Keywords: autism, cognitive bias, metacognitive awareness, neurodiversity

Summary.

  • The purpose of this study is to compare autistic and non‐autistic employees' assessments of their performance with their objective performance on a popular performance‐based measure of analytic thinking disposition, the CRT (cognitive reflection test).

  • While low‐performing employees often overestimate their abilities (a bias known as the Dunning–Kruger effect), autistic employees appear less susceptible to this distortion.

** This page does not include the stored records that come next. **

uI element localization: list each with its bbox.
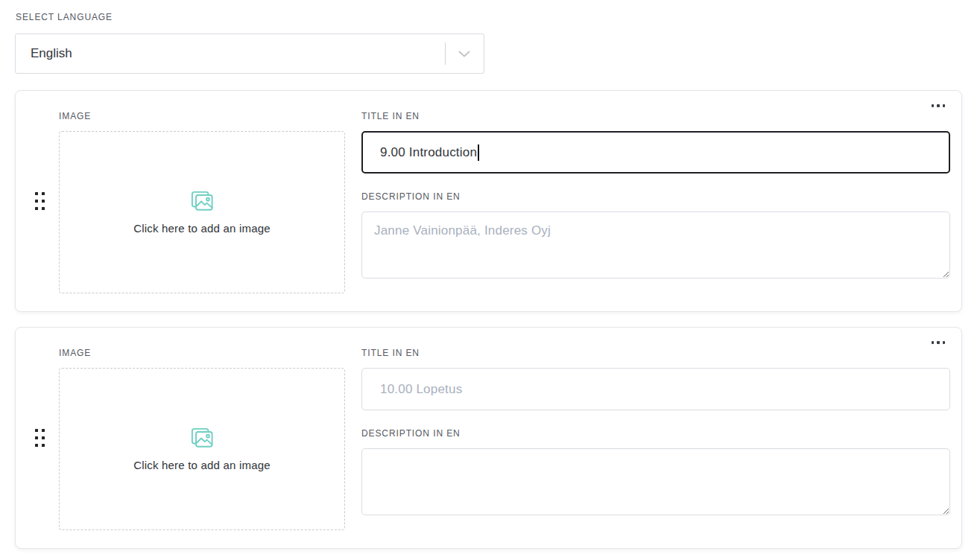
drag-dot bbox=[42, 207, 45, 210]
title-label: TITLE IN EN bbox=[361, 348, 950, 358]
description-label: DESCRIPTION IN EN bbox=[361, 428, 950, 439]
language-select-value: English bbox=[16, 46, 445, 61]
image-label: IMAGE bbox=[59, 111, 345, 121]
image-dropzone[interactable]: Click here to add an image bbox=[59, 131, 345, 293]
drag-handle[interactable] bbox=[32, 426, 48, 450]
image-column: IMAGE Click here to add an image bbox=[59, 111, 345, 293]
title-input[interactable]: 9.00 Introduction bbox=[361, 131, 950, 174]
dropzone-text: Click here to add an image bbox=[133, 222, 271, 235]
images-icon bbox=[190, 427, 214, 449]
language-select-arrow-zone[interactable] bbox=[445, 34, 484, 73]
fields-column: TITLE IN EN 9.00 Introduction DESCRIPTIO… bbox=[361, 111, 950, 293]
card-body: IMAGE Click here to add an image TITLE I… bbox=[16, 91, 961, 311]
image-label: IMAGE bbox=[59, 348, 345, 358]
drag-dot bbox=[42, 429, 45, 432]
drag-dot bbox=[35, 200, 38, 203]
ellipsis-icon bbox=[932, 341, 935, 344]
ellipsis-icon bbox=[943, 104, 946, 107]
more-options-button[interactable] bbox=[929, 335, 949, 350]
agenda-item-card-1: IMAGE Click here to add an image TITLE I… bbox=[15, 90, 962, 312]
description-textarea[interactable] bbox=[361, 448, 950, 515]
image-column: IMAGE Click here to add an image bbox=[59, 348, 345, 530]
more-options-button[interactable] bbox=[929, 98, 949, 113]
language-select[interactable]: English bbox=[15, 34, 484, 74]
drag-dot bbox=[35, 207, 38, 210]
description-label: DESCRIPTION IN EN bbox=[361, 191, 950, 202]
drag-dot bbox=[42, 436, 45, 439]
image-dropzone[interactable]: Click here to add an image bbox=[59, 368, 345, 530]
fields-column: TITLE IN EN DESCRIPTION IN EN bbox=[361, 348, 950, 530]
card-body: IMAGE Click here to add an image TITLE I… bbox=[16, 328, 961, 548]
drag-dot bbox=[35, 429, 38, 432]
text-caret bbox=[478, 144, 479, 161]
drag-dot bbox=[35, 436, 38, 439]
drag-dot bbox=[35, 444, 38, 447]
drag-dot bbox=[35, 192, 38, 195]
chevron-down-icon bbox=[458, 51, 470, 57]
drag-handle[interactable] bbox=[32, 189, 48, 213]
agenda-editor-page: SELECT LANGUAGE English IMAGE bbox=[0, 0, 980, 560]
drag-dot bbox=[42, 444, 45, 447]
ellipsis-icon bbox=[932, 104, 935, 107]
drag-dot bbox=[42, 200, 45, 203]
title-input[interactable] bbox=[361, 368, 950, 410]
drag-dot bbox=[42, 192, 45, 195]
dropzone-text: Click here to add an image bbox=[133, 459, 271, 471]
title-input-value: 9.00 Introduction bbox=[380, 145, 477, 160]
select-language-label: SELECT LANGUAGE bbox=[16, 12, 962, 22]
ellipsis-icon bbox=[937, 104, 940, 107]
description-textarea[interactable] bbox=[361, 211, 950, 279]
agenda-item-card-2: IMAGE Click here to add an image TITLE I… bbox=[15, 327, 962, 549]
images-icon bbox=[190, 190, 214, 212]
title-label: TITLE IN EN bbox=[361, 111, 950, 121]
ellipsis-icon bbox=[937, 341, 940, 344]
ellipsis-icon bbox=[943, 341, 946, 344]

  • This study contributes to a growing body of empirical evidence highlighting potential advantages of autistic employees in the workplace.

  • The results of this study also have implications for human resource practices in hiring, onboarding, and managing autistic employees.

1. Introduction

Not knowing the scope of your own ignorance is part of the human condition. The problem is that we see it in other people, but we don't see it in ourselves. The first rule of the Dunning–Kruger club is you don't know you're a member of the Dunning–Kruger club.

David Dunning (Resnick 2019).

Autism is a lifelong neurodevelopmental condition characterized by (1) difficulties in social interaction and communication and (2) restricted and repetitive patterns of behavior (American Psychiatric Association 2013). Global prevalence varies, but recent estimates indicate that approximately 1% of adults (1.8% in males and 0.2% in females) are diagnosed with autism (Zeidan et al. 2022). It is important to note that autism is a “spectrum” with many dimensions, and the complexities of navigating the world as an autistic 1 individual are different for everyone. This means that autistic individuals exhibit a wide range of abilities and challenges.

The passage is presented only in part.